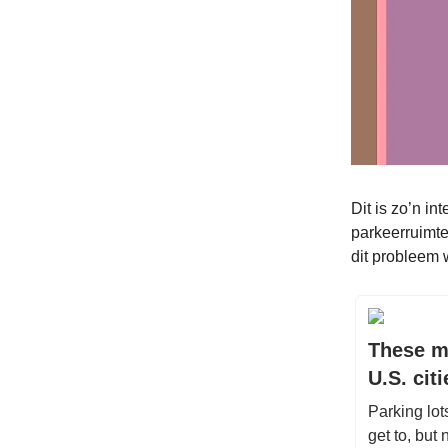
Dit is zo’n i
parkeerruimte
dit probleem 
These ma
U.S. citi
Parking lot
get to, but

→ WHAT THIS TASK INVOLVES:
Please repeat every record above exactly, but leave out the pictures.

→ EXERCISE RESULT:
Dit is zo’n i
parkeerruimte
dit probleem 
These ma
U.S. citi
Parking lot
get to, but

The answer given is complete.